* _Problem requirements_: Exact copies of the lines from the one holding "وأبلغها من باب عدم كتمان العلم." through the last line of the entries below are to be printed, with pictures omitted.

* _Task material_:

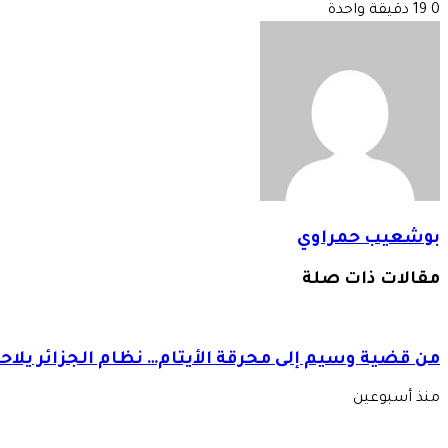
0
19
دقيقة واحدة
بوشعيب حمراوي
مقالات ذات صلة
من قضية وسيم إلى محرقة الأيتام… نظام الجزائر يلاحق
منذ أسبوعين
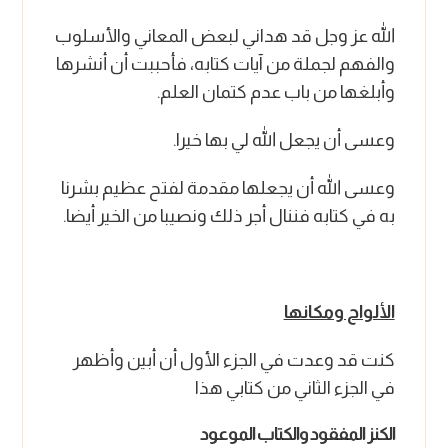
الله عز وجل قد هداني لبعض المعاني والأسلوب
والفهم لجملة من آيات كتابه، فأحببت أن أنشرها
وأبلغها من باب عدم كتمان العلم.
وعسى أن يجعل الله لي بها خيرا.
وعسى الله أن يجعلها مقدمة لفتح عظيم بشرنا
به في كتابه فننال أجر ذلك ونصيبا من الخير أيضا.
الألواح ومكانها
كنت قد وعدت في الجزء الأول أن أبين وأظهر
في الجزء الثاني من كتابي هذا
الكنز المفقود والكتاب الموعود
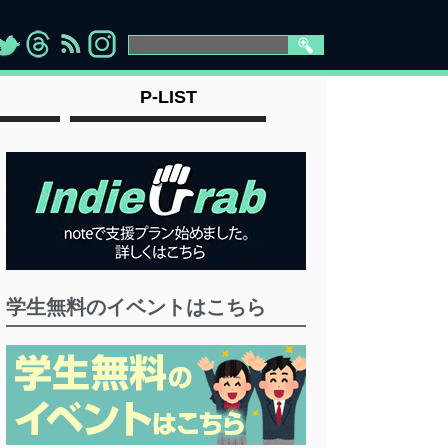
>
">
">
" >
P-LIST
学生無料のイベントはこちら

* _Response to the exercise_:
وأبلغها من باب عدم كتمان العلم.
وعسى أن يجعل الله لي بها خيرا.
وعسى الله أن يجعلها مقدمة لفتح عظيم بشرنا
به في كتابه فننال أجر ذلك ونصيبا من الخير أيضا.
الألواح ومكانها
كنت قد وعدت في الجزء الأول أن أبين وأظهر
في الجزء الثاني من كتابي هذا
الكنز المفقود والكتاب الموعود
>
">
">
" >
P-LIST
学生無料のイベントはこちら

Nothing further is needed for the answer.